The world is focusing aggressively on the growing Inflation numbers and there is high expectation being built that interest rates will be going up. There is a brewing discussion going on the street about the interest rate hike and who will press the buzzer first. We need to analyse the data of inflation and its sources to get a brief understanding of the same. Well if we look very clearly behind the inflation numbers we will find that two types of inflation numbers are being analyzed 1) supply chain and production-related inflation and 2) YoY low base impacted inflation.
The 1st one is related to the pandemic based unlock and lock model where the demand is picking up and suddenly one fine morning the brakes of growth are placed due to rising covid. For example in India, we find that the in last 6 months demand started picking up and investments and production was scaling up and then suddenly the deadly 2nd wave created a significant slowdown and brakes on the supply side and hence the impact on prices is very clear.
Worldwide we find that steel prices are going up but it’s due to China placing curbs on production as well as demand going up from the same country. Now as infrastructure is going to be the prime focus and country like India focusing aggressively on real estate to drive growth for the economy the demand for cement, steel and other industrial products will grow but due to the lack of labours and production slowdown would lead to a significant jump in inflation. This inflation is created due to supply chain and production-related. This inflation can be controlled by checks and balances created from the government end.
If we look at the medical infrastructure we find that inflated prices have been one of the key contributors to the inflation created from non-food items. The lock and unlock and virus spread & impact are the key contributors to inflation.
Now when we come to measure the 2nd category of inflation we find that last calendar year 2020 as the world was under lockdown and production etc was halted completely the inflation numbers came down. Every macroeconomic number across the globe was down. The international crude prices fell to the lowest level as every transportation was shut down across the globe. Now this year when the lockdown is not as same as it was last year and travel restriction are not so stringent we are bound to get a YOY jump in macro numbers and inflation too.

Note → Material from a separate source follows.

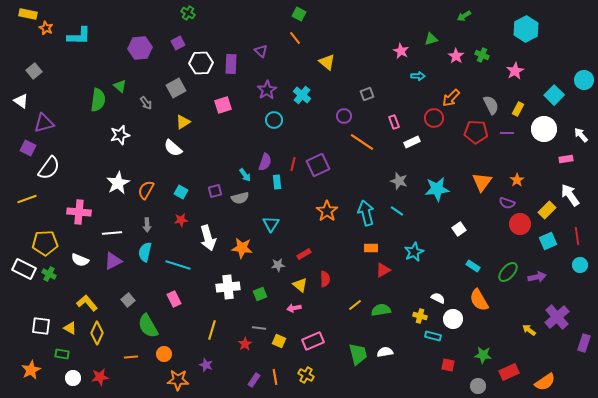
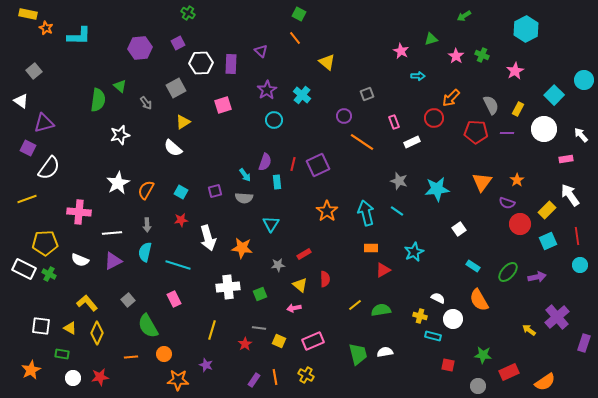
gray semicircle at (240, 198): moved 4 px right; rotated 18 degrees clockwise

The stimulus and consumption followed by the slow growth of vaccination drive the show for the inflation. If we take the U.S economy we find that inflation is rising since its population is getting vaccinated. In the U.S we find 250 million vaccine shots have been given in 114 days, followed by from 5.5% to nearly 60% of the adults in America with at least one shot in their arm. In short, U.S has vaccinated 37% of its population till now whereas India has just made meagre 2% to 3% of its 140cr population.
Hence has the demand picks up in developed and high-frequency vaccination countries the supply side mismatch will continue as long as those countries take time and delay in getting vaccinated. This is going to increase the YOY and supply chain and production linked inflation. Labour shortages are going to be one of the massive reason for inflation since rural India is impacted and the urban does not provide anything promising currently.
Food inflation is going to be higher as rural India is highly impacted due to the 2nd wave. Now if the 3rd wave comes then it’s also going to impact rural India. Production of food items will face hiccups and hence the same will be reflected in prices. Well if we look at the food items prices at the ground level and not those CPI and WPI indicators we get a clear understanding of the 2nd wave impact on rural India.
The vaccination is the remedy towards inflation control for India and all those countries that are struggling with a lower rate of vaccination. The reverse impact of this will be cut down on consumption and more streamlined on cutting down household expenditures as the job market is not stable and salary cuts are back on street. Further stupendous medical expenditure is bound to bring down consumption and hence the Indian inflation will come be controlled but will not come down.
Rising interest rates either in U.S or India or any country will not solve the problem. Inflation needs to be ignored since job creation across the globe is a herculean task. If the interest rates are hiked then the corporate segment will not be able to face the rising cost of debt. A country like India cannot afford to have interest rates going up as inflation has increased since the population and the country does not reflect the correct image of the 2nd wave related economic impact.
Further, as more countries look forward to the reduction of carbon emission the same would create supply-side disruption and hence the inflation on the industrial front will persist as long as other countries do not come up to fill up the gap. Hence inflation cannot be ruled out. It the vaccination which get those countries to fill up the gap of production.
If vaccination is done slowly then it impacts the opening up of the economy as industries and business will not be waiting too long for the vaccination to get executed and the delay will lead to 3rd wave and lock, unlock the game. Demand will pick up but if the supply side not there no RBI can help. Inflation can be controlled through faster vaccination bridging the gap of the supply side.
Pulling investments and without supply, chain support will provoke inflation only. Making over the losses of last year is the capitalist theory which can be prevented through vaccination creating balance within the economy.